_Work to be completed_.
Please copy exactly the lines from the first in the records through the line that contains "Giorgio Ferrari", but not the pictures.
(Dataset entries)
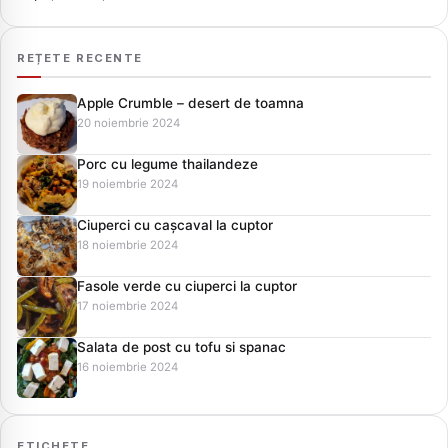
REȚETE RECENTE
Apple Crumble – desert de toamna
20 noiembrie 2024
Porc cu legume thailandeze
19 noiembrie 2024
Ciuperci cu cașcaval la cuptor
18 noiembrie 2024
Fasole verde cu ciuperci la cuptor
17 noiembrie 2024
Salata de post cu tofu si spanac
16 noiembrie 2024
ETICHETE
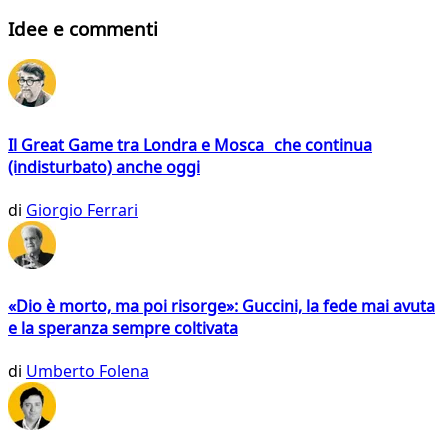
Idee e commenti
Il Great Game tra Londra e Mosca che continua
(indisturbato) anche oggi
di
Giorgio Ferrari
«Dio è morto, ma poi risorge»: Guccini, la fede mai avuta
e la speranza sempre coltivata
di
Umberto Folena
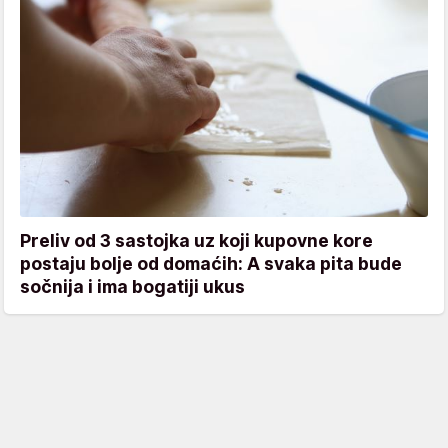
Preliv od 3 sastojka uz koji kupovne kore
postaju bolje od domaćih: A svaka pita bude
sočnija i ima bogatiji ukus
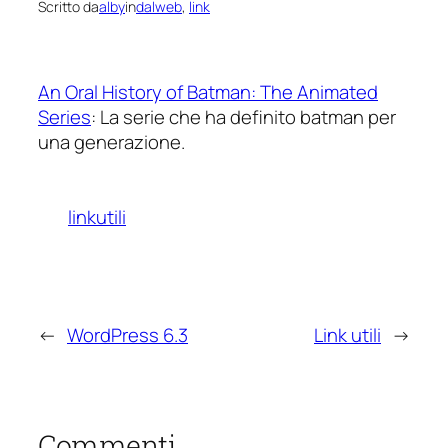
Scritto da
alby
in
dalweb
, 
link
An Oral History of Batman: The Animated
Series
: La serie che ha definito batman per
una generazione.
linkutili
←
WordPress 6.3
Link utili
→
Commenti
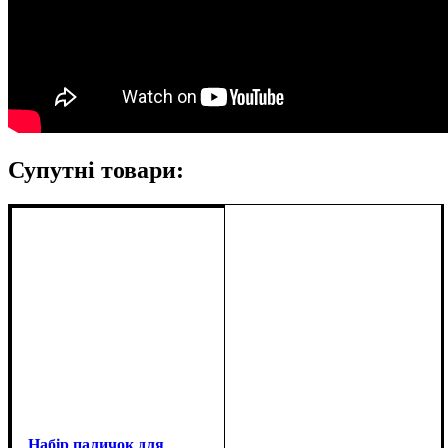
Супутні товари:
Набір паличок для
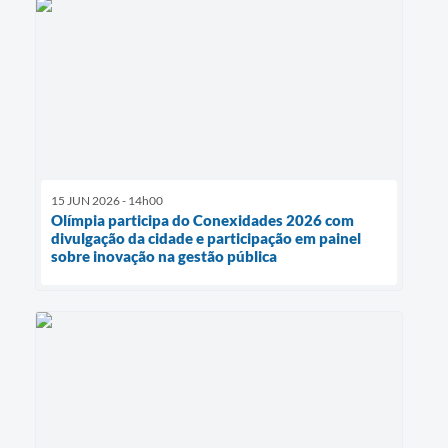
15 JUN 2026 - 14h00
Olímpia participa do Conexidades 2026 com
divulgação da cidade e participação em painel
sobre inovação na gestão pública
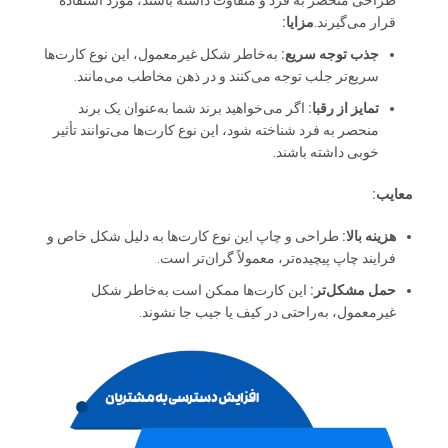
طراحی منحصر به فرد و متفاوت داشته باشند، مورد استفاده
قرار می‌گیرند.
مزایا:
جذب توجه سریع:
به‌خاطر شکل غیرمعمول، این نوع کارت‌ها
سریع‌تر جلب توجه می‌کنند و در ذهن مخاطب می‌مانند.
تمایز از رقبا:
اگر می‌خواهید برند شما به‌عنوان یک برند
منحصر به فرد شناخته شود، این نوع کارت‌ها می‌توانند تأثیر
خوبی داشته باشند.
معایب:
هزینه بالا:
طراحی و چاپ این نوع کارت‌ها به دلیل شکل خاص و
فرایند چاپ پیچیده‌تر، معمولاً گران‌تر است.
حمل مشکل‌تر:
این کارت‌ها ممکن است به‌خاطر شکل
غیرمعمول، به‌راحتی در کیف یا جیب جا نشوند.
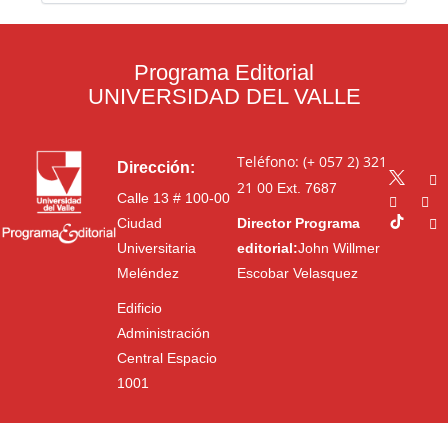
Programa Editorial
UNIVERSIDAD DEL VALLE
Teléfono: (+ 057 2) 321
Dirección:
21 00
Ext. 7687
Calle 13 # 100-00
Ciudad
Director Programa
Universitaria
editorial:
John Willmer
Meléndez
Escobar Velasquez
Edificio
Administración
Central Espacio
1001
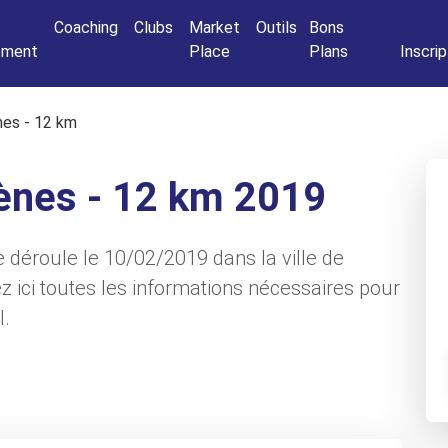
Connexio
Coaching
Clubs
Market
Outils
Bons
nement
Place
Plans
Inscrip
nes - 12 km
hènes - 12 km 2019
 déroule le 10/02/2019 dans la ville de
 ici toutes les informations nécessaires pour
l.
(End Dataset entries)
_Answer to the exercise_.
REȚETE RECENTE
Apple Crumble – desert de toamna
20 noiembrie 2024
Porc cu legume thailandeze
19 noiembrie 2024
Ciuperci cu cașcaval la cuptor
18 noiembrie 2024
Fasole verde cu ciuperci la cuptor
17 noiembrie 2024
Salata de post cu tofu si spanac
16 noiembrie 2024
ETICHETE
Idee e commenti
Il Great Game tra Londra e Mosca che continua
(indisturbato) anche oggi
di
Giorgio Ferrari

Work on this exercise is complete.